The Boko Haram jihadist group has released a video claiming to show Chibok schoolgirls who refused to be rescued as part of a recent swap deal with the Nigerian government. In the three-minute video released yesterday, a woman who claims to be Maida Yakubu, one of the 276 schoolgirls kidnapped by Boko Haram in April 2014, is seen wearing a black veil and holding a gun.
Flanked by three other women clad in black, she proclaims her loyalty to Boko Haram, which has been fighting the government since 2009 in an uprising that has killed over 20,000 people. When asked by a man in the background why she does not want to return home to her parents, she replies: “The reason is that they live in the town of unbelief. We want them to accept Islam.”
The woman then speaks in the local Chibok dialect for the rest of the video. Last week, 82 schoolgirls who were kidnapped three years ago were released after negotiations between the terrorist group and the government.
Presidency spokesman Garba Shehu later disclosed that one girl had refused to leave, saying she had married a Boko Haram fighter. Analysts said it was likely that others may have developed sympathies for their captors over time.
The Islamist militants seized the Chibok girls in April 2014, prompting global condemnation and drawing attention to the bloody insurgency. Fifty-seven escaped in the immediate aftermath. Of the 219 who did not manage to flee, 106 have either been released or found, leaving 113 still missing.
Boko Haram released a second video on Friday claiming to show five commanders that the Nigerian government freed in exchange for the 82 Chibok girls. In the video, a man who identifies himself as Abu Dardaa, or Money, says Boko Haram has returned to Sambisa Forest, which was long its stronghold in Borno State, and is preparing to bomb Nigeria’s capital city of Abuja.

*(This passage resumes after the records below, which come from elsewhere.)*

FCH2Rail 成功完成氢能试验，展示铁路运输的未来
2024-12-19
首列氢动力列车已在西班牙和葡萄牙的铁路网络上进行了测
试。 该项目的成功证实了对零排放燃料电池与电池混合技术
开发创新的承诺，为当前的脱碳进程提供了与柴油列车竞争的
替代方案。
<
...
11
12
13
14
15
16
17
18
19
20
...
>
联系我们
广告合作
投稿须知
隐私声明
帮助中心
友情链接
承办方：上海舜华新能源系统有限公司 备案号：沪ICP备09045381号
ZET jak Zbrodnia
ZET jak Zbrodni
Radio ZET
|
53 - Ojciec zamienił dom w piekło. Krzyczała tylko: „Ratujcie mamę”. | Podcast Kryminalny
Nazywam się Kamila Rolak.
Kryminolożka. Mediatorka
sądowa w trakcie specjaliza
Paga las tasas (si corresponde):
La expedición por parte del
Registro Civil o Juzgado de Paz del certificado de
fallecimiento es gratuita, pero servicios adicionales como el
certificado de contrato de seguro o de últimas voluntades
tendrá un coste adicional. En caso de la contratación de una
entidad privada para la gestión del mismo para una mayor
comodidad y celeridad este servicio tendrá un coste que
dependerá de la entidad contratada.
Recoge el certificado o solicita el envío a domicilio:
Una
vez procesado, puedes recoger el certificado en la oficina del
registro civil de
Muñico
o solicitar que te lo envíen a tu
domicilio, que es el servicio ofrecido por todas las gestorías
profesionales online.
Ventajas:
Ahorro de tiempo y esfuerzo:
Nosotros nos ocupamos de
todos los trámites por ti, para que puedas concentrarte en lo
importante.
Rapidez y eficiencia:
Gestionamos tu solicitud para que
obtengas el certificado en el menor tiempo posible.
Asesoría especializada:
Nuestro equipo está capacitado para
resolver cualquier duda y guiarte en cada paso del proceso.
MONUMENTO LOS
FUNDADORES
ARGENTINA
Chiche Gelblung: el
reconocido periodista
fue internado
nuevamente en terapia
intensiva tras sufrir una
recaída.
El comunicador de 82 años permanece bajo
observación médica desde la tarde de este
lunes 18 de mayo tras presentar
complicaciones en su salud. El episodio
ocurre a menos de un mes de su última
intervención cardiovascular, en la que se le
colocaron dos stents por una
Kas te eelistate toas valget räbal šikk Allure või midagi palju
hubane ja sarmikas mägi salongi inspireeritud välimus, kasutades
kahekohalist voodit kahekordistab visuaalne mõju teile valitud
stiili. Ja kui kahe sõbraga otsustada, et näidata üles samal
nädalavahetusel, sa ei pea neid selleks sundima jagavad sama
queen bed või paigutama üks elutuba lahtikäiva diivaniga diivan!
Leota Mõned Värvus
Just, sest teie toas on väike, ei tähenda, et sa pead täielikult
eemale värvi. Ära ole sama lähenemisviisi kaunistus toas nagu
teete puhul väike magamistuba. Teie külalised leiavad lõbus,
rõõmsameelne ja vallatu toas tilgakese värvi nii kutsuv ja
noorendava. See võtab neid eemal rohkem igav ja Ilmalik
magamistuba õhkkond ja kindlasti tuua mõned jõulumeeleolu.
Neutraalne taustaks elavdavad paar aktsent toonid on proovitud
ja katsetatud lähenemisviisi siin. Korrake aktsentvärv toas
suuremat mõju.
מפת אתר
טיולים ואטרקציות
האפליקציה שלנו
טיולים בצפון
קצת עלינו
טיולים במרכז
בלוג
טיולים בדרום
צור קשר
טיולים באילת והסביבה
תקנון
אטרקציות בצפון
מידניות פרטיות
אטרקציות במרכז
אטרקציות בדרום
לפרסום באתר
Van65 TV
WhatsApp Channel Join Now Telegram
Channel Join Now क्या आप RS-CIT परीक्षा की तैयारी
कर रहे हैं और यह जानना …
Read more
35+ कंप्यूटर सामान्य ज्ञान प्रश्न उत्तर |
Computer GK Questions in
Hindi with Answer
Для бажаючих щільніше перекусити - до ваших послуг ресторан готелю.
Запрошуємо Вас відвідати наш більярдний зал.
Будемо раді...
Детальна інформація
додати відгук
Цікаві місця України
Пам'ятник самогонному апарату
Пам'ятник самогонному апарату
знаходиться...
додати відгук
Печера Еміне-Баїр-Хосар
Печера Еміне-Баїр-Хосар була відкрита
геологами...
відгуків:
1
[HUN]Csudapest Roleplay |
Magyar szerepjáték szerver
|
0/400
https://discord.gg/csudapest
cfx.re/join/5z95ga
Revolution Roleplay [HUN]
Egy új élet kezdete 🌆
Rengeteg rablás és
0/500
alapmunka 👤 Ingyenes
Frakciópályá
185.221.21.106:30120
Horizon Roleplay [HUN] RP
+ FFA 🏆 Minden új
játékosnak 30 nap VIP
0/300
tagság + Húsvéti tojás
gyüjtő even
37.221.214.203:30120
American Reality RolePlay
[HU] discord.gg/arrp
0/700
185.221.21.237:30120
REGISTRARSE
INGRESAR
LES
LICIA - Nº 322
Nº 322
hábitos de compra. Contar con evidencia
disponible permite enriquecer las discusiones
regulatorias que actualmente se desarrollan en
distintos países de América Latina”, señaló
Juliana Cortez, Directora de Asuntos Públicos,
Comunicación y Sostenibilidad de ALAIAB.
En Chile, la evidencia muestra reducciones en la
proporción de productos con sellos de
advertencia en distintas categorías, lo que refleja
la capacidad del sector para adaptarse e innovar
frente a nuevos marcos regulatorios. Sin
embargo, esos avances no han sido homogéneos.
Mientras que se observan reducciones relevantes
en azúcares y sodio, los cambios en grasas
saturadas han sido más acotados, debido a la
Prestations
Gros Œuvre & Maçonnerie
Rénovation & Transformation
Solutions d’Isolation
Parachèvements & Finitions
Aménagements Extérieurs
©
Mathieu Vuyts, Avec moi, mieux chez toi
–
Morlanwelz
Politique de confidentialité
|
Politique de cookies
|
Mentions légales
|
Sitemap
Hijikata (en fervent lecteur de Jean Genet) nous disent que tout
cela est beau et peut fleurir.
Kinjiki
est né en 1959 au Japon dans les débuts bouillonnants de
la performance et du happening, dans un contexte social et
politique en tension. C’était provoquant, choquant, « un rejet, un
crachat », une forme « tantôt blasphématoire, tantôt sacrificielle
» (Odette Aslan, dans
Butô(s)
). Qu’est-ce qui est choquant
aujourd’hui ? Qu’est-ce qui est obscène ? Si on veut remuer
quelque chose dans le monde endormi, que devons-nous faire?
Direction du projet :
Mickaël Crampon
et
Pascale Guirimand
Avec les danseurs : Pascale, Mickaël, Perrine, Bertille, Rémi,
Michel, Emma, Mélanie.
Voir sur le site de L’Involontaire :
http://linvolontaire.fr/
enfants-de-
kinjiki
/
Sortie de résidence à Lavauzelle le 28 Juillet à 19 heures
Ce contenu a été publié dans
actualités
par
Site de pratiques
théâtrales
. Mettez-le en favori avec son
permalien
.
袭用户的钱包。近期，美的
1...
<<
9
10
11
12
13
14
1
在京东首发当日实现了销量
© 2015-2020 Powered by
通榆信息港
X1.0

The threat comes as Nigeria opened another round of talks for the release of more kidnapped schoolgirls. The Nigerian military said in December that it had ousted Boko Haram from Sambisa Forest.
Today, a statement by Brigadier General Sani Kukasheka Usman, an army spokesman, confirmed that the man was among those freed in the exchange, while calling the video “mere propaganda”.
“He was a direct beneficiary of the process that led to the release of 82 of the abducted girls, and does not have a say or capacity to do anything, therefore his threats should be ignored,” the army said.
While the jihadists have lost significant swathes of territory since Nigerian President Muhammadu Buhari came into power in 2015, they are still capable of launching deadly attacks on soldiers and continue to unleash suicide bombers in cities and camps for internally displaced people in Nigeria’s ravaged northeast.